I agree with Hugh here in several areas. Back in the mid 70's I took some ukemi from Tohei Sensei, went through the ki exercises presented at the time and can see that the 4 principles that he talked could be connected with the solo exercises from Dan that are being worked by many of us now could be aligned with the 4. The problem then was there was no explanation, at least with the folks who I can in contact with.
That's usually the crux of the issue with Tohei Sensei's methods, I remember the problem well, my teachers kept telling me to 'keep one point' and I kept saying 'how?' The truth is the four principles are not the whole story so much as a condensation of what you need to do and an aid. He also has principles for doing aikido.
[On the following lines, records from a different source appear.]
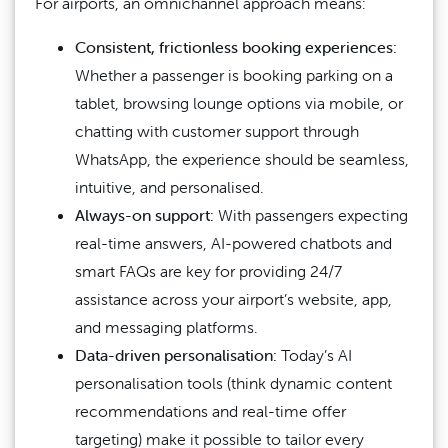
For airports, an omnichannel approach means:
Consistent, frictionless booking experiences:
Whether a passenger is booking parking on a
tablet, browsing lounge options via mobile, or
chatting with customer support through
WhatsApp, the experience should be seamless,
intuitive, and personalised.
Always-on support:
With passengers expecting
real-time answers, AI-powered chatbots and
smart FAQs are key for providing 24/7
assistance across your airport’s website, app,
and messaging platforms.
Data-driven personalisation:
Today’s AI
personalisation tools (think dynamic content
recommendations and real-time offer
targeting) make it possible to tailor every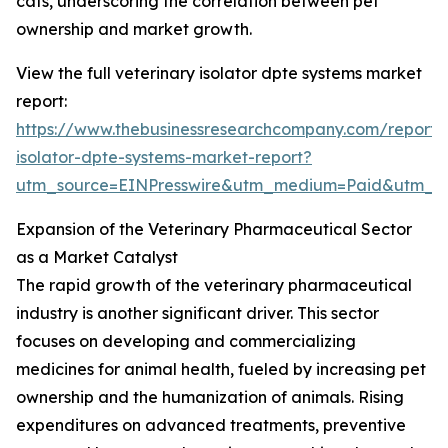
cats, underscoring the correlation between pet
ownership and market growth.
View the full veterinary isolator dpte systems market
report:
https://www.thebusinessresearchcompany.com/report/v
isolator-dpte-systems-market-report?
utm_source=EINPresswire&utm_medium=Paid&utm_
Expansion of the Veterinary Pharmaceutical Sector
as a Market Catalyst
The rapid growth of the veterinary pharmaceutical
industry is another significant driver. This sector
focuses on developing and commercializing
medicines for animal health, fueled by increasing pet
ownership and the humanization of animals. Rising
expenditures on advanced treatments, preventive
Tohei Sensei's 4 & 5 principles are these:
4 Principles for unifying mind and body
- Keep One Point
- Relax Completely
- Keep weight Underside
- Extend Ki
5 principles for doing aikido
- Ki is Extending (Extend Ki)
- Know your opponent's mind
- Respect your opponent's Ki
- Put yourself in the opponent's place
- Perform (Lead) with confidence
If I translate (based on my best understanding of course) into IP/aiki speak the four principles, they become
- Keep One Point - initiate/coordinate from dantien/silk reeling
- Relax Completely - do not oppose force, allow it to be redirected through your body, shoulders are a big issue here
- Keep weight Underside - use elbow power (that one is a bit vague, sorry)
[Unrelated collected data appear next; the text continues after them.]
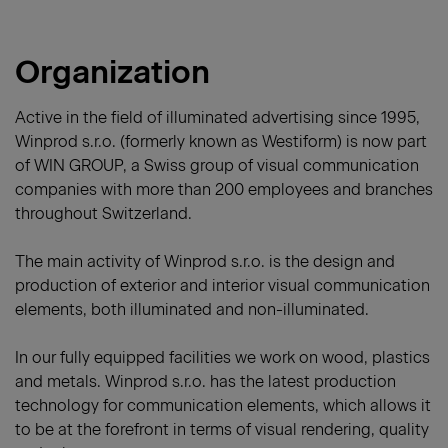
Organization
Active in the field of illuminated advertising since 1995,
Winprod s.r.o. (formerly known as Westiform) is now part
of WIN GROUP, a Swiss group of visual communication
companies with more than 200 employees and branches
throughout Switzerland.
The main activity of Winprod s.r.o. is the design and
production of exterior and interior visual communication
elements, both illuminated and non-illuminated.
In our fully equipped facilities we work on wood, plastics
and metals. Winprod s.r.o. has the latest production
technology for communication elements, which allows it
to be at the forefront in terms of visual rendering, quality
- Extend Ki - manifest 6 directions
Further, there are three basic levels of ki tests, level one involves having basic physical coordination, you might draw a parallel here to kokyu-ho which are some of the methods you use to develop this basic level of coordination for such a ki test. The second level is to have a relaxed mind, which is to say if the tester applies a hesitation before touching you, you should not flinch or move, because you should not be anticipating the test. The third level is to not allow the testers ki to enter your body (bit of a misnomer if you ask me), it's fair to say that this level is where you are into redirecting force within yourself. An example might be if a tester pushes on an extended arm via your hand you should not allow that force to be transferred into your shoulders but into the floor. You have to have a relaxed elbow to do this, in other words, you must use peng-jin. In Tohei Sensei's system you must have passed tests on all three of these levels to get shoden in ki development, there are several ranks above and beyond this which should tell you something, obviously there's more to get on to but the details of that are not so clearly formulated as the first three levels of development.
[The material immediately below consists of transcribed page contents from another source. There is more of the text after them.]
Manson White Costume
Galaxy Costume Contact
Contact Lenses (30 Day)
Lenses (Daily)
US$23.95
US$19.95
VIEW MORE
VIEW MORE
Practising Tohei's methods has a tendency to leave bits of you stiff that shouldn't be, so you can develop terrific static power doing it, people can push on you pretty hard and nothing will happen. But it tends to encourage you to shut down movement because the teaching structure involves half and half ki and aikido. So you spend an hour or so learning how not to be moved, then another hour applying that to movement and waza and what you get is stiffness for want of a better word. I see lots of people brought up in this school (including me) who don't move their feet enough.
Also there is a tendency I've observed, to use this power to try to physically overcome an opponent, its quite common to see people brought up this way use peng-jin type stuff to more or less just drive over a partner like a tank. Being completely insensitive to what their partner is doing and only interested in flattening them. This is, IMO, technically not what Tohei Sensei was after, just an unfortunate side effect of the pedagogy used. Which of course means that pedagogy needs to be changed.